- WORK TO COMPLETE -
Transcribe exactly, and only, the lines from the one containing "menciptakan lapisan rasa" through the last line of the data.

[Transcribed page contents]
>>>
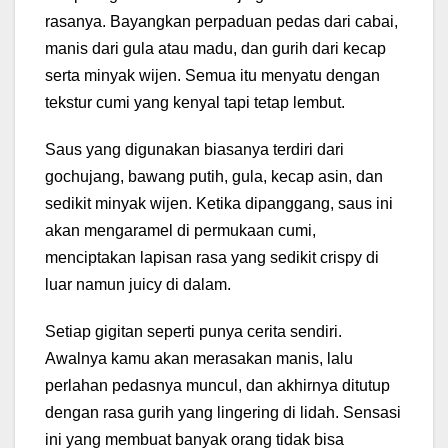
rasanya. Bayangkan perpaduan pedas dari cabai,
manis dari gula atau madu, dan gurih dari kecap
serta minyak wijen. Semua itu menyatu dengan
tekstur cumi yang kenyal tapi tetap lembut.
Saus yang digunakan biasanya terdiri dari
gochujang, bawang putih, gula, kecap asin, dan
sedikit minyak wijen. Ketika dipanggang, saus ini
akan mengaramel di permukaan cumi,
menciptakan lapisan rasa yang sedikit crispy di
luar namun juicy di dalam.
Setiap gigitan seperti punya cerita sendiri.
Awalnya kamu akan merasakan manis, lalu
perlahan pedasnya muncul, dan akhirnya ditutup
dengan rasa gurih yang lingering di lidah. Sensasi
ini yang membuat banyak orang tidak bisa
<<<
- TASK RESPONSE -
menciptakan lapisan rasa yang sedikit crispy di
luar namun juicy di dalam.
Setiap gigitan seperti punya cerita sendiri.
Awalnya kamu akan merasakan manis, lalu
perlahan pedasnya muncul, dan akhirnya ditutup
dengan rasa gurih yang lingering di lidah. Sensasi
ini yang membuat banyak orang tidak bisa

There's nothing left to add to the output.